§ **TASK DETAILS**
Take the line with "請に必要な非臨床試験、評価の規格について紹介します。" and every line after it in the entries below, and set them down exactly, without any pictures.

#### RECORDS TO USE ####

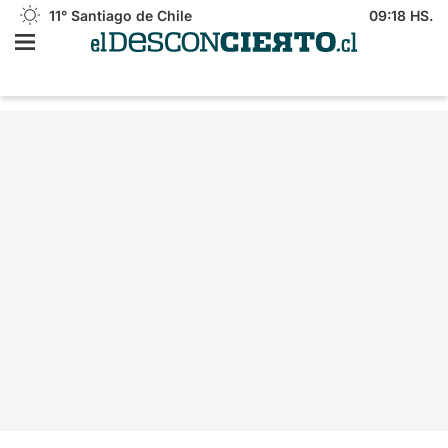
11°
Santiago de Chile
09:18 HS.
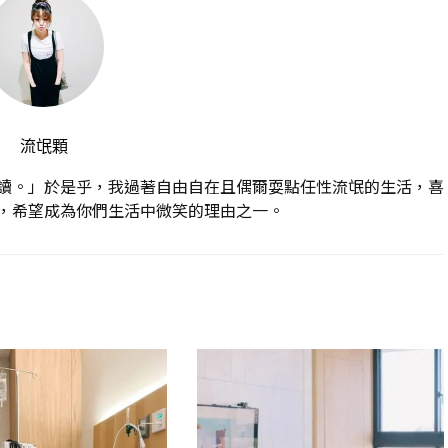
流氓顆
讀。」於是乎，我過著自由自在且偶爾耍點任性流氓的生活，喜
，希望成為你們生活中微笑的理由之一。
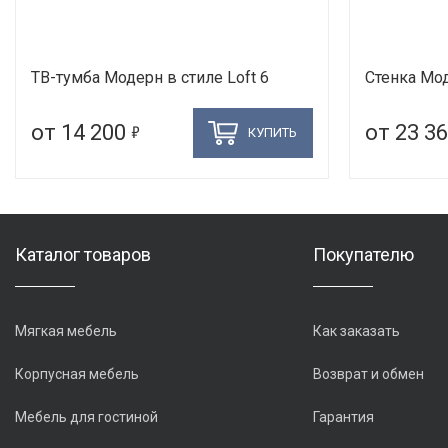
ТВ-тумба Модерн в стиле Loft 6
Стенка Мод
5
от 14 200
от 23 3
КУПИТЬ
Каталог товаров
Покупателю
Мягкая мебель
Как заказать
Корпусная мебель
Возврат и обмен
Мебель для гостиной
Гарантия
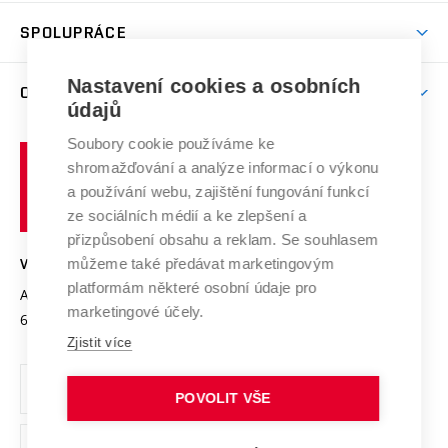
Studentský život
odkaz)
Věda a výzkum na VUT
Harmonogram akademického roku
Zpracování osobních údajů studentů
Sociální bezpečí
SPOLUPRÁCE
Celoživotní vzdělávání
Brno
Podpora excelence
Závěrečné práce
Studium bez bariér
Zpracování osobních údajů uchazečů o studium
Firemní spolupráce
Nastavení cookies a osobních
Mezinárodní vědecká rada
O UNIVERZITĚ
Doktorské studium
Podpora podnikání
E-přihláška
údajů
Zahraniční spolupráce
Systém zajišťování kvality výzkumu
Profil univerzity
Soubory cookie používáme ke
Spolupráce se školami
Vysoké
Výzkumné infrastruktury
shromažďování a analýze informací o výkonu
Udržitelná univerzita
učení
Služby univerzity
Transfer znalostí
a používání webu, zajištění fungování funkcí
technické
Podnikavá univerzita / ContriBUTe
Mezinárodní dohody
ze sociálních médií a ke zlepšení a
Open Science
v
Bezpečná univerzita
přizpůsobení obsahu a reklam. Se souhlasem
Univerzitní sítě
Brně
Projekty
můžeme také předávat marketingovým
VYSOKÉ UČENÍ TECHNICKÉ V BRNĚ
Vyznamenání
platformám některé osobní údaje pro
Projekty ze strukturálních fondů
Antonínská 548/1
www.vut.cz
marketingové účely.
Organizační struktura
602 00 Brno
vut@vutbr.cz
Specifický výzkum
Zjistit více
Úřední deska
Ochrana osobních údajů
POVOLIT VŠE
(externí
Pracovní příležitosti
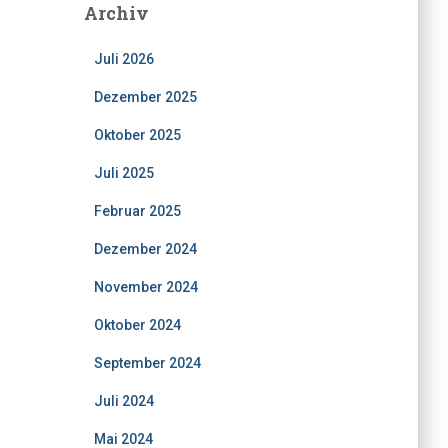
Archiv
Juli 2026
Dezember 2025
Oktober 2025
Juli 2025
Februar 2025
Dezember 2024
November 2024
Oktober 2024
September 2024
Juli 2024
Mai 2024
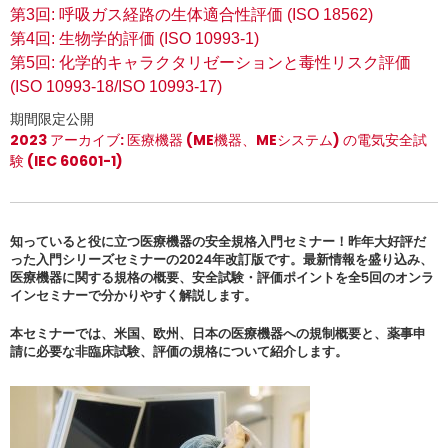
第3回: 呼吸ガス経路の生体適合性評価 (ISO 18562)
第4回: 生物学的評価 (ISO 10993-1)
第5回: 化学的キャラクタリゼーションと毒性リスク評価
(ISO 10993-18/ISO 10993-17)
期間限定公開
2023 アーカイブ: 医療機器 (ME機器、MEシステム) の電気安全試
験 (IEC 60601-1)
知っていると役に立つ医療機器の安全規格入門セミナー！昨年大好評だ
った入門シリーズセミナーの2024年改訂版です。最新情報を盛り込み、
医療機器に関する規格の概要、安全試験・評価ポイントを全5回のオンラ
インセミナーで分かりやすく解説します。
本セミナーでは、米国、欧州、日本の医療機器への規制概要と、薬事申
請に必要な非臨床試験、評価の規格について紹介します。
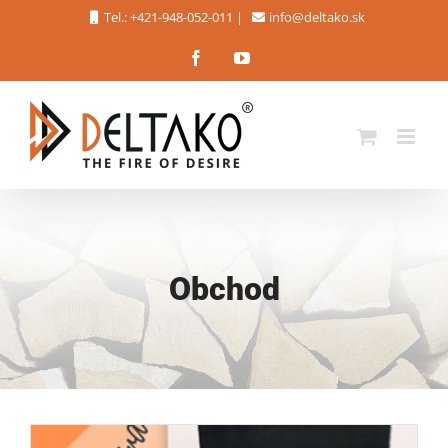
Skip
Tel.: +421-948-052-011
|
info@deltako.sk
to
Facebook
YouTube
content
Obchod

####

§ **SOLUTION BELOW**
請に必要な非臨床試験、評価の規格について紹介します。
Skip
Tel.: +421-948-052-011
|
info@deltako.sk
to
Facebook
YouTube
content
Obchod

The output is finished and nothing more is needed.